> **Your objective**: Would you copy each line of the data below that has "капсул"?

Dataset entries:
================
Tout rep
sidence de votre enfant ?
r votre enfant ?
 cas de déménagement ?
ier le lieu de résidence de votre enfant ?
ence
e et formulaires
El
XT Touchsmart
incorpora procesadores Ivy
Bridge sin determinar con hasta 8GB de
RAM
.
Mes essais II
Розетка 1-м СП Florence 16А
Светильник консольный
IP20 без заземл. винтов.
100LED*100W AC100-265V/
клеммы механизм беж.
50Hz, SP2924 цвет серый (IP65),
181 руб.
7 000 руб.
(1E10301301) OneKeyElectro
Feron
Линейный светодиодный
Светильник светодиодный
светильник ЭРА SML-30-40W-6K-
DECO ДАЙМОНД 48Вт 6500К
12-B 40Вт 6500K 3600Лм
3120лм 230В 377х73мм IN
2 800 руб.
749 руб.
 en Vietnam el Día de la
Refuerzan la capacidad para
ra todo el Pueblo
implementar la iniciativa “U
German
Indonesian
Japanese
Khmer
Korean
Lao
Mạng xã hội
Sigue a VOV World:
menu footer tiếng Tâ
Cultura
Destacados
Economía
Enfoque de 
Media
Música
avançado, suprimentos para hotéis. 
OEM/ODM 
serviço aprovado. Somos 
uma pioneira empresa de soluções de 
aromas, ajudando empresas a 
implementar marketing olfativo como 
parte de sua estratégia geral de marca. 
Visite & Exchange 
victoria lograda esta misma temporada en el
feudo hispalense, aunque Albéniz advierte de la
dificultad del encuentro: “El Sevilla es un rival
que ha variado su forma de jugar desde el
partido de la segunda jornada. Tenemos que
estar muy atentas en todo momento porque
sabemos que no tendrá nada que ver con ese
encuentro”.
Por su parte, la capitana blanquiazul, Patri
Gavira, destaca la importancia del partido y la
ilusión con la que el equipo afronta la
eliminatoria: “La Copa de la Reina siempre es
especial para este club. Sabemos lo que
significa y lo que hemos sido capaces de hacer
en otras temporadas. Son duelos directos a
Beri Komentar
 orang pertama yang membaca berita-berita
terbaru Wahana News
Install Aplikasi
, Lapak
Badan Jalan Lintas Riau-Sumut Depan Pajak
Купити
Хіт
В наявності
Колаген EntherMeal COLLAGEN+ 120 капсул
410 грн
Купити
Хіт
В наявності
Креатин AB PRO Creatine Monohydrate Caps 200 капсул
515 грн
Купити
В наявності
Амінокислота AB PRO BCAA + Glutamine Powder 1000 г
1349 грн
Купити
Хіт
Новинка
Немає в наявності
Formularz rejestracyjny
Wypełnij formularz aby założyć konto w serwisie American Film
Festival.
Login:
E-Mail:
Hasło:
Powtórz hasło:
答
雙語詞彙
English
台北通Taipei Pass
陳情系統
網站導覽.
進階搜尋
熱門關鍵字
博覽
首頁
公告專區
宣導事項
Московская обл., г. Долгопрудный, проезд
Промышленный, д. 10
================
> **Problem solution**:
Колаген EntherMeal COLLAGEN+ 120 капсул
Креатин AB PRO Creatine Monohydrate Caps 200 капсул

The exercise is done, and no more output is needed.